For a private resource we just need to change the headers a tiny bit:
Changing the cache-control to private will ensure caches along the way do not cache the response, but the browser cache may. It will need to revalidate before using the resource. This means bypassing caches along the way and revalidating directly at the origin.
Good news, I found the root cause of the XSS issues so we should be able to move forward with this after that is fixed in !47225 (merged).
For private projects, we actually do not send no-store for anonymous users. So it's already correct. But we should change this so that the same applies to signed-in users.

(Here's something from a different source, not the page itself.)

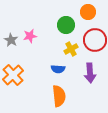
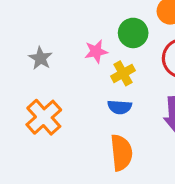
pink star: (30, 36) -> (96, 51), moved
yellow cross: (71, 49) -> (123, 73), moved

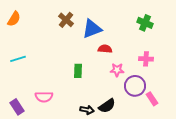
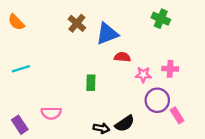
orange semicircle: (14, 19) -> (16, 22), turned 105
green cross: (145, 23) -> (161, 19), moved
pink star: (117, 70) -> (143, 75), moved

For public projects, same thing, the cache headers are actually correct for anonymous users though it's still a weak ETag. Shouldn't be too hard to make this a strong etag and add extra keys that Rails uses to generate the ETag digest though.
Currently, the ETags are generated from the Git blob ID. So I think we don't need to use the file path? I'm also not sure if the ETags Rails generates are already content encoding aware.

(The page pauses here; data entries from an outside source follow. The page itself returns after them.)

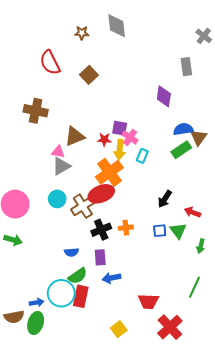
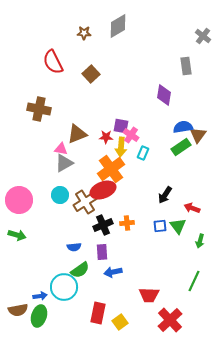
gray diamond: (117, 26) -> (118, 26), turned 65
red rectangle: (81, 296) -> (98, 313), moved

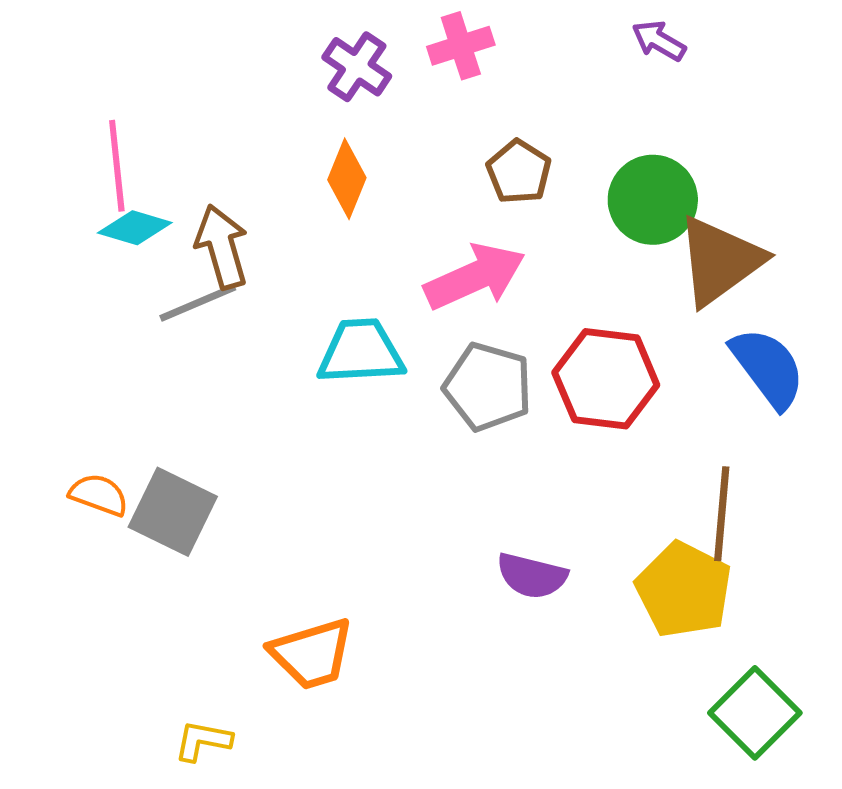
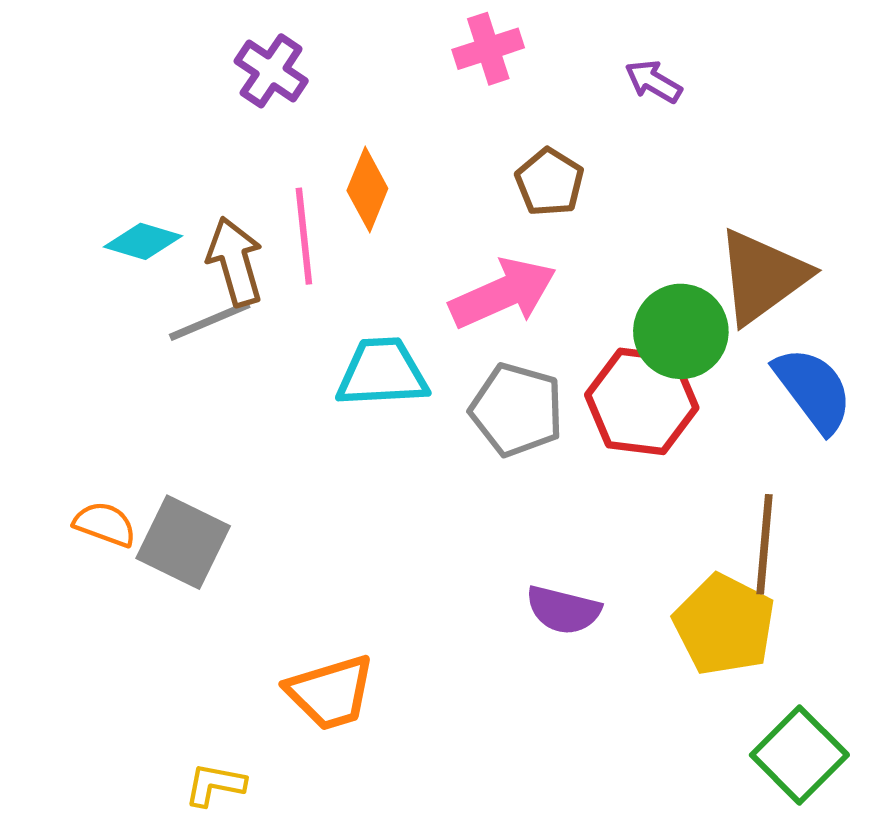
purple arrow: (659, 41) -> (653, 82), moved
purple cross: (357, 67) -> (271, 71), moved
pink line: (117, 166) -> (304, 236), moved
green circle: (653, 200) -> (681, 331), moved

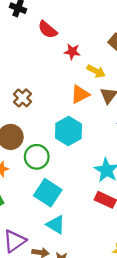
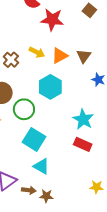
red star: (72, 52) -> (52, 20), size x1.6
yellow arrow: (96, 71) -> (37, 52), moved

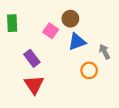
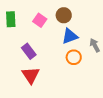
pink square: (51, 31) -> (40, 20), moved
orange circle: (89, 70) -> (74, 57), moved

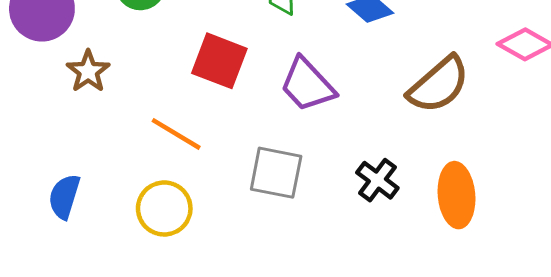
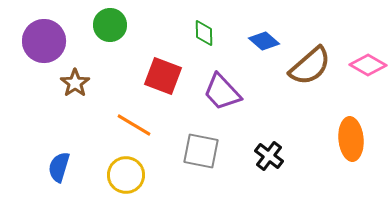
brown semicircle: (439, 85) -> (310, 66), moved
orange ellipse: (456, 195) -> (351, 139), moved

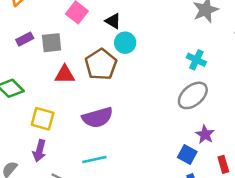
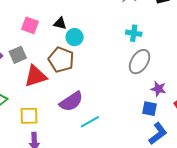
red triangle: (65, 74) -> (35, 76), size x1.4
cyan line: (94, 159) -> (90, 122), moved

@engwan The thing is, that without strong ETags we cannot really enable optimized cache rules as we need Respect Strong ETags so we can cache ranged requests.
Currently, the ETags are generated from the Git blob ID. So I think we don't need to use the file path?

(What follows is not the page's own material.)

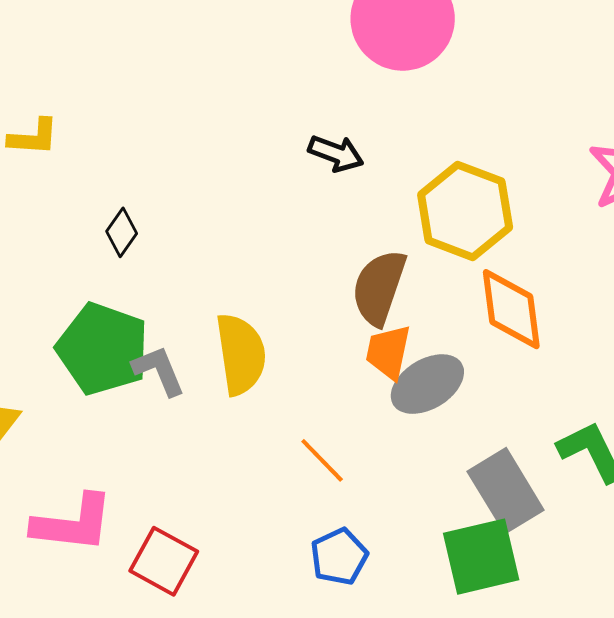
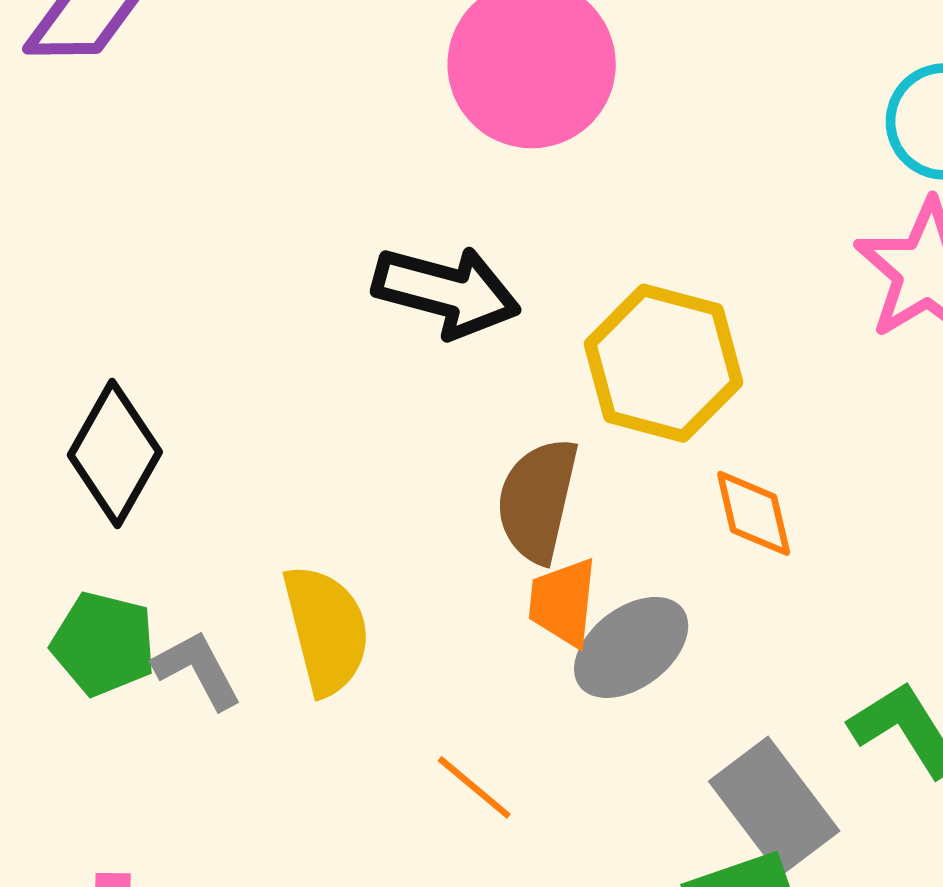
black arrow: (336, 153) -> (446, 292), size x1.6
black diamond: (122, 232) -> (115, 454), size x1.8
orange diamond: (511, 309) -> (754, 513), size x0.7
green pentagon: (103, 349) -> (104, 644), size x0.7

Sure, if they are stable, that is fine. I just made the suggestion based on the current commit hash and file name as it seemed easy, but if we have another unique identifier (that is guaranteed to be updated if the ref is updated and the file is hit in that update) that also works, as long as we can make sure to keep it encoding aware.
I'm also not sure if the ETags Rails generates are already content encoding aware.
We would either need to check that, or force disable content encoding. Because we do not specify no-transform Cloudflare would compress it (and only cache the uncompressed version, vs multiple differently compressed ones)
Perhaps we should make this issue about switching to Strong Validated ETags?
If thats the goal, could you provide a link to some CloudFlare documentation that we can read that will help us understand why strong etags are preferable in this case? I ask because the cost of calculating strong etags is more than that of weak ones, so it's important to be able to quantify the upside.
Strong ETag headers ensure the resource in browser cache and on the web server are byte-for-byte identical. Domains on Enterprise plans enable strong ETag headers via a Respect Strong ETags Page Rule. Otherwise, strong ETag headers are converted to weak ETag headers. Also, set a strong ETag header in quotes (Etag: "example") or Cloudflare removes the ETag instead of converting it to a weak ETag.
... my (faint) understanding of this is that CloudFlare will handle the conversion from weak etags (offered by the upstream) to strong etags (calculated by CloudFlare).
I am not completely sure that this is something that would offer us any particular advantage though.
This means weak etags prevent caching when byte range requests are used, but strong etags mean range requests can still be cached.
I think that would be a small percentage of the requests we get for these endpoints? I think we don't even send the Accept-Ranges header for raw endpoints so we don't really get ranged requests?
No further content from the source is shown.